10 Indicators of a Human Fingerprint on Climate Change
Posted on 30 July 2010 by John Cook
The NOAA State of the Climate 2009 report is an excellent summary of the many lines of evidence that global warming is happening. Acknowledging the fact that the planet is warming leads to the all important question - what's causing global warming? To answer this, here is a summary of the empirical evidence that answer this question. Many different observations find a distinct human fingerprint on climate change:
To get a closer look, click on the pic above to get a high-rez 1024x768 version (you're all welcome to use this graphic in your Powerpoint presentations). Or to dig even deeper, here's more info on each indicator (including links to the original data or peer-reviewed research):
- Humans are currently emitting around 30 billion tonnes of CO2 into the atmosphere every year (CDIAC). Of course, it could be coincidence that CO2 levels are rising so sharply at the same time so let's look at more evidence that we're responsible for the rise in CO2 levels.
- When we measure the type of carbon accumulating in the atmosphere, we observe more of the type of carbon that comes from fossil fuels (Manning 2006).
- This is corroborated by measurements of oxygen in the atmosphere. Oxygen levels are falling in line with the amount of carbon dioxide rising, just as you'd expect from fossil fuel burning which takes oxygen out of the air to create carbon dioxide (Manning 2006).
- Further independent evidence that humans are raising CO2 levels comes from measurements of carbon found in coral records going back several centuries. These find a recent sharp rise in the type of carbon that comes from fossil fuels (Pelejero 2005).
- So we know humans are raising CO2 levels. What's the effect? Satellites measure less heat escaping out to space, at the particular wavelengths that CO2 absorbs heat, thus finding "direct experimental evidence for a significant increase in the Earth's greenhouse effect". (Harries 2001, Griggs 2004, Chen 2007).
- If less heat is escaping to space, where is it going? Back to the Earth's surface.
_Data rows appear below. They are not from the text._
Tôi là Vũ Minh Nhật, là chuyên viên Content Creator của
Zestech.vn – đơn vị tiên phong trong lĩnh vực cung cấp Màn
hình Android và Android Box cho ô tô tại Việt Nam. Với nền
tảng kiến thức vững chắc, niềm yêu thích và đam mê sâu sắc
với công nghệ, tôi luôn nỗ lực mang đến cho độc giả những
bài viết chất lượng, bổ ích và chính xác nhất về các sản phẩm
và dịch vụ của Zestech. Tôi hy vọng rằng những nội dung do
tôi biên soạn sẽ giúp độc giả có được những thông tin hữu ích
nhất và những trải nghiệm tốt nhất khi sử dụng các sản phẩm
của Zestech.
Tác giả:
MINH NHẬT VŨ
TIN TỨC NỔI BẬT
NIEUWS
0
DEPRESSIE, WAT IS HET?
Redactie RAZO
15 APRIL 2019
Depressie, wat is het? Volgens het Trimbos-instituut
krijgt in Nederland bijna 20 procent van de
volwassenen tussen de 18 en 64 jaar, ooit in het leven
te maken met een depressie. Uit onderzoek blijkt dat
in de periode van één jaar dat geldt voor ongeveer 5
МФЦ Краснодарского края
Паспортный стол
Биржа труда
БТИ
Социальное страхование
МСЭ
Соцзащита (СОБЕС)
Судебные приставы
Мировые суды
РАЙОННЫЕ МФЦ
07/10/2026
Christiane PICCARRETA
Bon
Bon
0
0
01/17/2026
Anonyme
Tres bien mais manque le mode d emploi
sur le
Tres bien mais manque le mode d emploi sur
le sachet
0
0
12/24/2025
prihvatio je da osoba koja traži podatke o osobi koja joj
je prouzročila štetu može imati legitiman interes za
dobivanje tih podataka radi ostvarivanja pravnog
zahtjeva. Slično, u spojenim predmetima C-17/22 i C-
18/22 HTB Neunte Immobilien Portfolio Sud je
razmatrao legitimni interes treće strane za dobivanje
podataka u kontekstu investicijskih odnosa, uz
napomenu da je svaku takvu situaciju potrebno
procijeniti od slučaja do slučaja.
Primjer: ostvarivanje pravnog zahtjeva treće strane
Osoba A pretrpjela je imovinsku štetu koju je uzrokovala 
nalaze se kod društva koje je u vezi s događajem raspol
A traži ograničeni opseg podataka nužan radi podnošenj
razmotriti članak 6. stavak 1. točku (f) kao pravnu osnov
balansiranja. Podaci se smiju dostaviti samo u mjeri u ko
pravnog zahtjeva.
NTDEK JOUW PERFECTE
Surface measurements confirm this, observing more downward infrared radiation (Philipona 2004, Wang 2009). A closer look at the downward radiation finds more heat returning at CO2 wavelengths, leading to the conclusion that "this experimental data should effectively end the argument by skeptics that no experimental evidence exists for the connection between greenhouse gas increases in the atmosphere and global warming." (Evans 2006).
- If an increased greenhouse effect is causing global warming, we should see certain patterns in the warming. For example, the planet should warm faster at night than during the day. This is indeed being observed (Braganza 2004, Alexander 2006).
- Another distinctive pattern of greenhouse warming is cooling in the upper atmosphere, otherwise known as the stratosphere. This is exactly what's happening (Jones 2003).
- With the lower atmosphere (the troposphere) warming and the upper atmosphere (the stratosphere) cooling, another consequence is the boundary between the troposphere and stratosphere, otherwise known as the tropopause, should rise as a consequence of greenhouse warming. This has been observed (Santer 2003).
- An even higher layer of the atmosphere, the ionosphere, is expected to cool and contract in response to greenhouse warming. This has been observed by satellites (Laštovička 2006).
Science isn't a house of cards, ready to topple if you remove one line of evidence. Instead, it's like a jigsaw puzzle. As the body of evidence builds, we get a clearer picture of what's driving our climate. We now have many lines of evidence all pointing to a single, consistent answer - the main driver of global warming is rising carbon dioxide levels from our fossil fuel burning.